Why Do Chinese People Prefer to “Sacrifice the Self for the Greater Good”?

Let’s start with a piece of data that might surprise you. In the latest wave of the World Values Survey, Chinese respondents ranked among the highest globally on the question of whether “individual interests should be subordinated to the collective.” Over 80% agreed, compared to roughly 30% in the United States and 40% in Germany. If you’ve ever wondered why so many Chinese people seem to put the group before themselves—whether it’s during a pandemic, a corporate project, or even a family decision—this isn’t just a cultural cliché. It’s a pattern with deep, rational roots.

But here’s the thing: “sacrifice the self for the greater good” sounds like a moral slogan, something you’re supposed to believe out of duty. The reality is more interesting. Most Chinese people don’t experience it as a sacrifice. They experience it as a strategic move—a way to maximize long-term returns for themselves and their group, whether that group is a family, a company, or a nation.

Let’s unpack this.

First, consider the historical context. China has been a large-scale, centralized civilization for over two thousand years. Managing a territory this big, with rivers that flood and droughts that kill, required massive collective efforts. The Dujiangyan irrigation system, built in 256 BC, required tens of thousands of laborers working together under a unified plan. The Grand Canal, completed in the 7th century, stretched over 1,700 kilometers and was built by millions. You can’t do that with a mindset of “every man for himself.” Over centuries, the practical wisdom became codified into a value: individual short-term gains often come at the cost of group survival, and group survival is the precondition for any individual gain.

This is not just ancient history. Look at China’s modernization in the 20th century. The country was poor, fragmented, and under external threat. The most effective way to lift millions out of poverty was to pool resources. Land reform, rural cooperatives, infrastructure building—all required individuals to defer personal gratification for a collective future. And guess what? It worked. The collective payoff—rising life expectancy, literacy, income—was so visible that the logic became self-reinforcing.

Now, contrast this with an individualistic society like the United States, where the frontier mythos celebrates the lone hero. The difference isn’t just cultural; it’s structural. In China, the cost of defection (going it alone) has historically been extremely high, while the reward for cooperation has been extremely tangible. So people internalized a simple rule: invest in the group first, and the group will reward you.

A modern example: the Chinese tech company Huawei. In its early years, employees worked brutal hours, often six days a week, for modest pay. But they also received generous stock options and profit sharing. The company grew explosively, and many of those early employees became millionaires. Did they “sacrifice the self”? Sure, they sacrificed weekends and sleep. But they did it not out of blind altruism, but because they calculated—implicitly or explicitly—that the collective success of Huawei would yield a far greater personal return than any individual side hustle. This is what we might call “enlightened self-interest.”

This pattern shows up in less dramatic ways every day. When a Chinese family saves aggressively to buy a home for their children, or when a young professional chooses a stable state-owned enterprise over a risky startup, they are not simply “sacrificing.” They are following a mental model that prioritizes group-level security as the foundation for individual flourishing. It’s a long-termism that many Western societies are now rediscovering in debates about social safety nets and climate change.

But is there a downside? Absolutely. An overemphasis on group harmony can suppress dissent, creativity, and personal autonomy. Not every collective decision is wise. The cultural norm can be exploited by leaders or institutions that demand sacrifice without delivering proportional returns. Some educated young Chinese are now questioning whether “sacrificing the self” is always the right answer, especially when the group is poorly managed or the rewards are delayed indefinitely.

This tension is healthy. The most adaptive posture is not to swing between extremes of selfishness and selflessness, but to learn when and how to balance. The smartest Chinese leaders—whether in business, government, or family—are those who build systems where individual effort and collective reward are tightly linked. They make the “greater good” visible and tangible, so that sacrificing feels less like losing and more like investing.

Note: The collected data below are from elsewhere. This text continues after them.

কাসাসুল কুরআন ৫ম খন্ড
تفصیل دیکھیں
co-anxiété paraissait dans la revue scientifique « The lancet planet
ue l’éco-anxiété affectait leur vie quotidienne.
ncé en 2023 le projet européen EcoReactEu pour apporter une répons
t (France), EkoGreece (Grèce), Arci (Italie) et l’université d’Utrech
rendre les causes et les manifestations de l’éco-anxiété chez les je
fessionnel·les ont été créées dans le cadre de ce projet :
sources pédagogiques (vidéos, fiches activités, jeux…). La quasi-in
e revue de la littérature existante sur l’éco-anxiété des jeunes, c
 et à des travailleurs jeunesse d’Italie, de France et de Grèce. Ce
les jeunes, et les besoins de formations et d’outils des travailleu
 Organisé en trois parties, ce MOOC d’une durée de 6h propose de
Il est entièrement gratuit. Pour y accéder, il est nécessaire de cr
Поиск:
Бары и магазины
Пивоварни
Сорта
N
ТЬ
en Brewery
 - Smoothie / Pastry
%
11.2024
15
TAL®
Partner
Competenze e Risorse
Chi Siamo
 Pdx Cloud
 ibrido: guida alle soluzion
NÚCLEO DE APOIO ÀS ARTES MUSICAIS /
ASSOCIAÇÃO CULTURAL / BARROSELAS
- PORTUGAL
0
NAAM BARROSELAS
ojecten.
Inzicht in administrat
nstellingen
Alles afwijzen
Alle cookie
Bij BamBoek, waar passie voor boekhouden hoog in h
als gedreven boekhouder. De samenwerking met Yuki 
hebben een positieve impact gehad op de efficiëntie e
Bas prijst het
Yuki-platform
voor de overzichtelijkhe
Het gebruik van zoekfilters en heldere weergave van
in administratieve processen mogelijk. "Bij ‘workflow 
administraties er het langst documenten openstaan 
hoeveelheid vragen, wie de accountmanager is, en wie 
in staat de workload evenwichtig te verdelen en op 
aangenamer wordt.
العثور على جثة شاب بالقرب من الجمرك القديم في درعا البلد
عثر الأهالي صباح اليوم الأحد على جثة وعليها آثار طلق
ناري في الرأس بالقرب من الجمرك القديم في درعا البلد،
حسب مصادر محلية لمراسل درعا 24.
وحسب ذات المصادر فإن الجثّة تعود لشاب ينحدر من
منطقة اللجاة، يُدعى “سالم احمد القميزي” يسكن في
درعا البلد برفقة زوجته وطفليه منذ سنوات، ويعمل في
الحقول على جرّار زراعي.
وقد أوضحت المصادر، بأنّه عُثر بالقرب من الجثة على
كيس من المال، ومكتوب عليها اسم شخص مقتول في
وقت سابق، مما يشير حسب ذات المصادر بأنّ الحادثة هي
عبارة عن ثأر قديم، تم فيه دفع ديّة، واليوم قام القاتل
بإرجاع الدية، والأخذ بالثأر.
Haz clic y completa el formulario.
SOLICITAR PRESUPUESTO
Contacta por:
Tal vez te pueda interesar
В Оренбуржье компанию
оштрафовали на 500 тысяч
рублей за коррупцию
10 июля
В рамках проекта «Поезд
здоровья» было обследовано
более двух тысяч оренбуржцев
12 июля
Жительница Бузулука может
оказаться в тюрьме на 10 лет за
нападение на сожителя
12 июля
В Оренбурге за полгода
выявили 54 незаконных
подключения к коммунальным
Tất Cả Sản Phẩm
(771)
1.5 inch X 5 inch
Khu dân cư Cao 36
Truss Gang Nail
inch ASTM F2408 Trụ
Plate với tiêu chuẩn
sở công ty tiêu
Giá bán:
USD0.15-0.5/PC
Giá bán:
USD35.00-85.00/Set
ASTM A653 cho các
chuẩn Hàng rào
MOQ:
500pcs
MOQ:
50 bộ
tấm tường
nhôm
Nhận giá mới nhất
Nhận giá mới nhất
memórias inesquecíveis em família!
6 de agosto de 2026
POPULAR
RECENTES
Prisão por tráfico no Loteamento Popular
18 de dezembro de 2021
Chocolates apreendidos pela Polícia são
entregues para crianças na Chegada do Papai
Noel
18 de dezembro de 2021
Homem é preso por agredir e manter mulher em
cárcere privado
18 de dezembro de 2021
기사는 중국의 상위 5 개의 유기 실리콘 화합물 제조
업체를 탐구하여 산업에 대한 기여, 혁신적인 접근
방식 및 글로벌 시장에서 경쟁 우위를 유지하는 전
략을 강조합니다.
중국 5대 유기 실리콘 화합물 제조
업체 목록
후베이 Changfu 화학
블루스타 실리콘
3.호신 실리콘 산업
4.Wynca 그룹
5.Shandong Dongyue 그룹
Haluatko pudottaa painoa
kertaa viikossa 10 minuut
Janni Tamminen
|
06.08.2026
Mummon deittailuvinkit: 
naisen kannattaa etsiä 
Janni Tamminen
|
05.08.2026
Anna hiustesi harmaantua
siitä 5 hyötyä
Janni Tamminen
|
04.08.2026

One more observation. In recent years, a popular saying among Chinese netizens goes: “The country is strong, so I am strong.” It’s often used ironically, but there’s a grain of truth. When the larger system works, individuals have more options, more security, more opportunity. That’s the real reason many Chinese people default to group thinking: it has historically been a smart survival strategy, and it still pays off in many contexts.

So, do Chinese people “like” sacrificing the self for the greater good? Not exactly. They tend to prefer a world where the greater good is smartly designed so that the self doesn’t have to sacrifice much—and when it does, it’s an investment with a decent expected return. That’s not mystical collectivism. That’s rational adaptation. And in a world of growing complexity and interdependence, it might be a lesson worth learning for everyone.